LPIPSPipe does not crop the image before inference. Instead, when a mask is present it:

  1. fills the unmeasured region of the edited image with pixels from the reference image
  2. computes LPIPS on the composited edited image against the original reference image
  3. scales the resulting score by the measured-area fraction

This area normalization is implemented as:

lpips_score / (computed_area / img_area)

when the mask contains at least one selected pixel.

Input / Output

Return Value

The pipe returns a single float:

  • lower is better
  • 0.0 means perceptually very similar
  • larger values indicate stronger perceptual drift
Config

Minimal Config Example

metric_configs:
lpips:
pipe_name: lpips-pipe
default_config: ${pipes_default.lpips-pipe}
init_config:
net: alex
scope: unedit_area
Failure Mode

Failure Modes

This module is relatively stable because it has few branching paths.

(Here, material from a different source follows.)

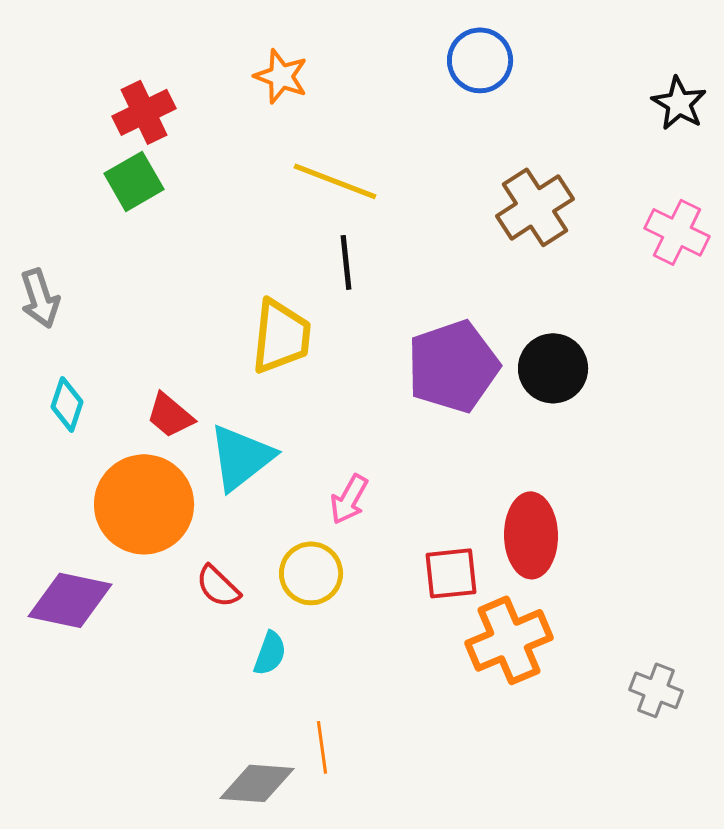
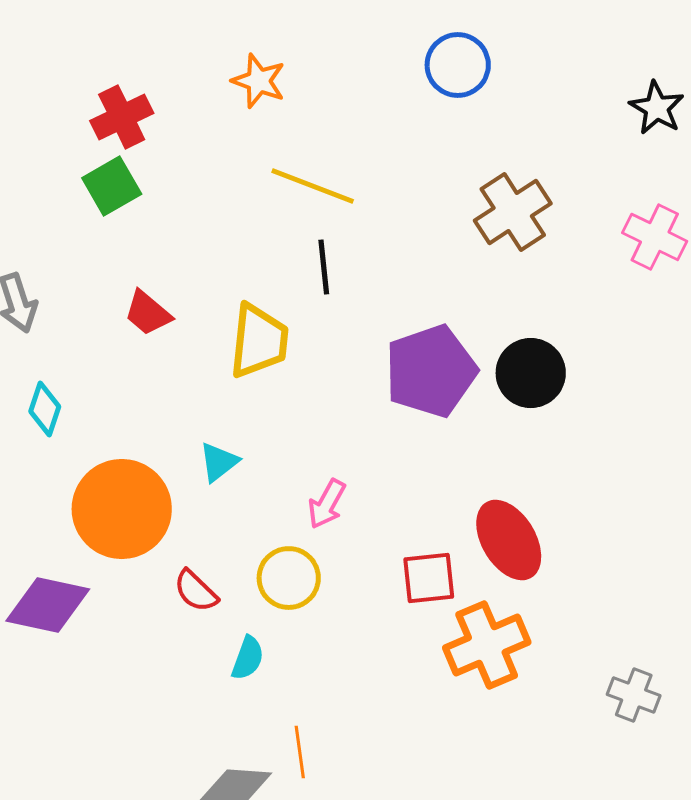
red trapezoid: (170, 415) -> (148, 313), moved
cyan triangle: (241, 457) -> (219, 462), size x0.6
red ellipse: (531, 535) -> (509, 540), turned -30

The main preconditions are:

  • coords must be valid if mask_mode is used
  • input images must already be valid RGB-like arrays when converted through numpy

Unsupported metrics raise:

ValueError(f"Unsupported metric: {metric}")
Extension

Extension Notes

  • Reuse this pipe if you still want a perceptual-distance metric with region support.
  • Add a new pipe only if the metric semantics are no longer LPIPS-like.
  • If you change area normalization, document the new score interpretation because downstream thresholding may depend on it.